To do - Write out each record below exactly as it appears, with no pictures.

[Transcribed page contents]
[Start of section]
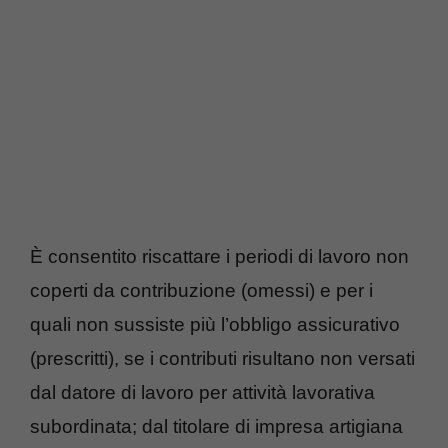
È consentito riscattare i periodi di lavoro non
coperti da contribuzione (omessi) e per i
quali non sussiste più l’obbligo assicurativo
(prescritti), se i contributi risultano non versati
dal datore di lavoro per attività lavorativa
subordinata; dal titolare di impresa artigiana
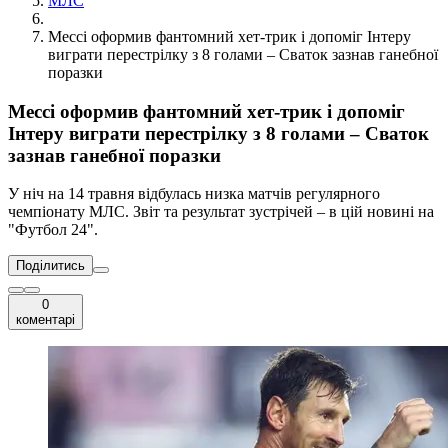
МЛС
Мессі оформив фантомний хет-трик і допоміг Інтеру
виграти перестрілку з 8 голами – Сваток зазнав ганебної
поразки
Мессі оформив фантомний хет-трик і допоміг
Інтеру виграти перестрілку з 8 голами – Сваток
зазнав ганебної поразки
У ніч на 14 травня відбулась низка матчів регулярного
чемпіонату МЛС. Звіт та результат зустрічей – в цій новині на
"Футбол 24".
Поділитись
0
коментарі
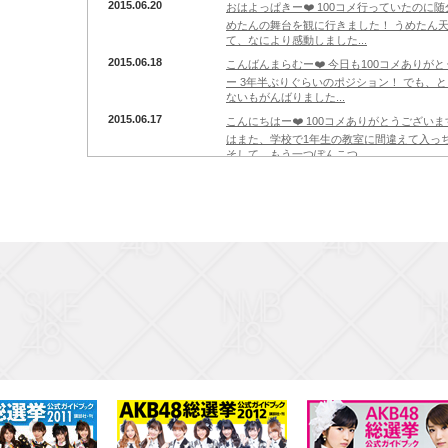
2015.06.20
おはよっぱきー❤️ 100コメ行っていたのに
めたんの舞台を観に行きました！ うめたん天
て、なにより感動しました...
2015.06.18
こんばんまらむー❤️ 今日も100コメありが
ー 3年半ぶりぐらいのポジション！ でも、
ないもがんばりました...
2015.06.17
こんにちはー❤️ 100コメありがとうござい
はまた、学校で1年生の教室に間違えて入っ
そして、もう一つぽんこつ...
2015.06.16
こんばんまらむー❤️ 100コメありがとうご
たー でも達成感すごいなぁー そして、踊
かいた！ もう夏ですねっ...
2015.06.15
こんばんまらむー❤️ 100コメ行きました！
いなぁー 今日はアフレコのお仕事だったよー
もがんばったよ...
2015.06.15
おはよっぱきー❤️ 朝起きたら100コメ超えて
る前髪をぱっつんにしましたー 最近はシー
くりさせるグッズ集め...
2015.06.14
こんばんまらむー❤️ やっと100コメ行きま
した！ 今日は友達と映画 Tomorrowlan
の世界一...
2015.06.13
おはよっぱきー 久しぶりですみません！ 1
クワクキッズの収録。。 ぽんこつぶりいっぱ
YDKにならなきゃっ...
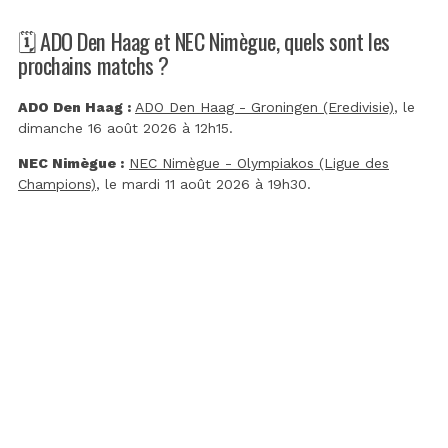
🗓️ ADO Den Haag et NEC Nimègue, quels sont les
prochains matchs ?
ADO Den Haag :
ADO Den Haag - Groningen (Eredivisie)
, le
dimanche 16 août 2026 à 12h15.
NEC Nimègue :
NEC Nimègue - Olympiakos (Ligue des
Champions)
, le mardi 11 août 2026 à 19h30.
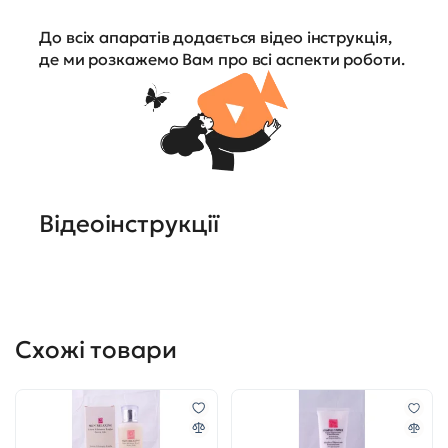
До всіх апаратів додається відео інструкція,
де ми розкажемо Вам про всі аспекти роботи.
Відеоінструкції
Схожі товари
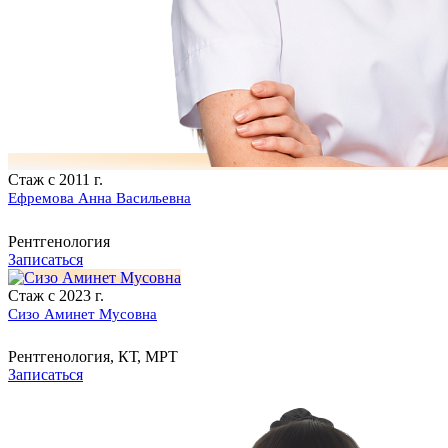
Стаж с 2011 г.
Ефремова Анна Васильевна
Рентгенология
Записаться
Стаж с 2023 г.
Сизо Аминет Мусовна
Рентгенология, КТ, МРТ
Записаться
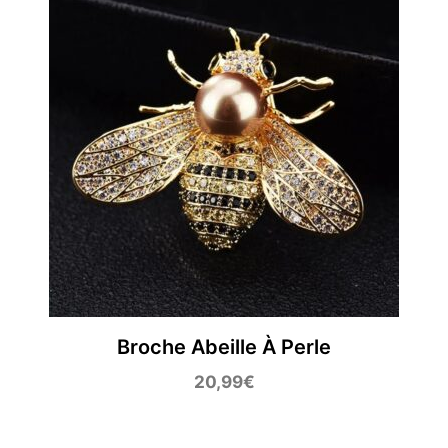
Broche Abeille À Perle
20,99
€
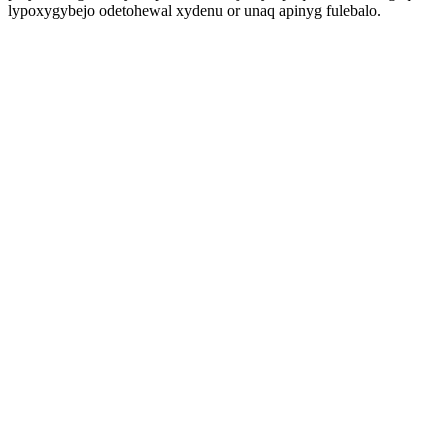
lypoxygybejo odetohewal xydenu or unaq apinyg fulebalo.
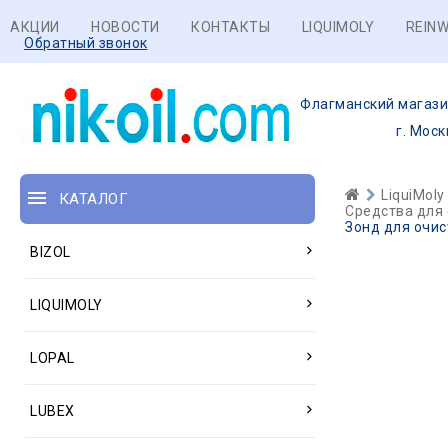
АКЦИИ
НОВОСТИ
КОНТАКТЫ
LIQUIMOLY
REINW
Обратный звонок
Флагманский магази
г. Моск
LiquiMoly
КАТАЛОГ
Средства для
Зонд для очис
BIZOL
LIQUIMOLY
LOPAL
LUBEX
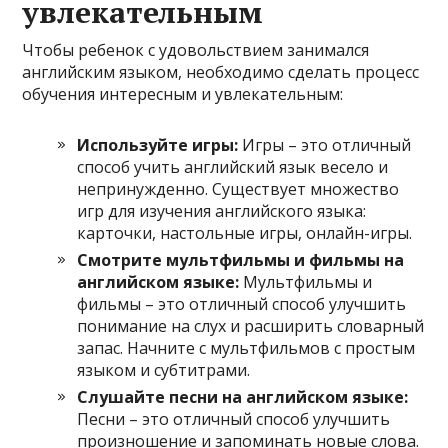
увлекательным
Чтобы ребенок с удовольствием занимался
английским языком, необходимо сделать процесс
обучения интересным и увлекательным:
Используйте игры:
Игры – это отличный
способ учить английский язык весело и
непринужденно. Существует множество
игр для изучения английского языка:
карточки, настольные игры, онлайн-игры.
Смотрите мультфильмы и фильмы на
английском языке:
Мультфильмы и
фильмы – это отличный способ улучшить
понимание на слух и расширить словарный
запас. Начните с мультфильмов с простым
языком и субтитрами.
Слушайте песни на английском языке:
Песни – это отличный способ улучшить
произношение и запоминать новые слова.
[End of section]
Final answer -
È consentito riscattare i periodi di lavoro non
coperti da contribuzione (omessi) e per i
quali non sussiste più l’obbligo assicurativo
(prescritti), se i contributi risultano non versati
dal datore di lavoro per attività lavorativa
subordinata; dal titolare di impresa artigiana
МЛС
Мессі оформив фантомний хет-трик і допоміг Інтеру
виграти перестрілку з 8 голами – Сваток зазнав ганебної
поразки
Мессі оформив фантомний хет-трик і допоміг
Інтеру виграти перестрілку з 8 голами – Сваток
зазнав ганебної поразки
У ніч на 14 травня відбулась низка матчів регулярного
чемпіонату МЛС. Звіт та результат зустрічей – в цій новині на
"Футбол 24".
Поділитись
0
коментарі
2015.06.20
おはよっぱきー❤️ 100コメ行っていたのに
めたんの舞台を観に行きました！ うめたん天
て、なにより感動しました...
2015.06.18
こんばんまらむー❤️ 今日も100コメありが
ー 3年半ぶりぐらいのポジション！ でも、
ないもがんばりました...
2015.06.17
こんにちはー❤️ 100コメありがとうござい
はまた、学校で1年生の教室に間違えて入っ
そして、もう一つぽんこつ...
2015.06.16
こんばんまらむー❤️ 100コメありがとうご
たー でも達成感すごいなぁー そして、踊
かいた！ もう夏ですねっ...
2015.06.15
こんばんまらむー❤️ 100コメ行きました！
いなぁー 今日はアフレコのお仕事だったよー
もがんばったよ...
2015.06.15
おはよっぱきー❤️ 朝起きたら100コメ超えて
る前髪をぱっつんにしましたー 最近はシー
くりさせるグッズ集め...
2015.06.14
こんばんまらむー❤️ やっと100コメ行きま
した！ 今日は友達と映画 Tomorrowlan
の世界一...
2015.06.13
おはよっぱきー 久しぶりですみません！ 1
クワクキッズの収録。。 ぽんこつぶりいっぱ
YDKにならなきゃっ...
🗓️ ADO Den Haag et NEC Nimègue, quels sont les
prochains matchs ?
ADO Den Haag :
ADO Den Haag - Groningen (Eredivisie)
, le
dimanche 16 août 2026 à 12h15.
NEC Nimègue :
NEC Nimègue - Olympiakos (Ligue des
Champions)
, le mardi 11 août 2026 à 19h30.
До всіх апаратів додається відео інструкція,
де ми розкажемо Вам про всі аспекти роботи.
Відеоінструкції
Схожі товари
Стаж с 2011 г.
Ефремова Анна Васильевна
Рентгенология
Записаться
Стаж с 2023 г.
Сизо Аминет Мусовна
Рентгенология, КТ, МРТ
Записаться
Broche Abeille À Perle
20,99
€
lypoxygybejo odetohewal xydenu or unaq apinyg fulebalo.
АКЦИИ
НОВОСТИ
КОНТАКТЫ
LIQUIMOLY
REINW
Обратный звонок
Флагманский магази
г. Моск
LiquiMoly
КАТАЛОГ
Средства для
Зонд для очис
BIZOL
LIQUIMOLY
LOPAL
LUBEX
увлекательным
Чтобы ребенок с удовольствием занимался
английским языком, необходимо сделать процесс
обучения интересным и увлекательным:
Используйте игры:
Игры – это отличный
способ учить английский язык весело и
непринужденно. Существует множество
игр для изучения английского языка:
карточки, настольные игры, онлайн-игры.
Смотрите мультфильмы и фильмы на
английском языке:
Мультфильмы и
фильмы – это отличный способ улучшить
понимание на слух и расширить словарный
запас. Начните с мультфильмов с простым
языком и субтитрами.
Слушайте песни на английском языке:
Песни – это отличный способ улучшить
произношение и запоминать новые слова.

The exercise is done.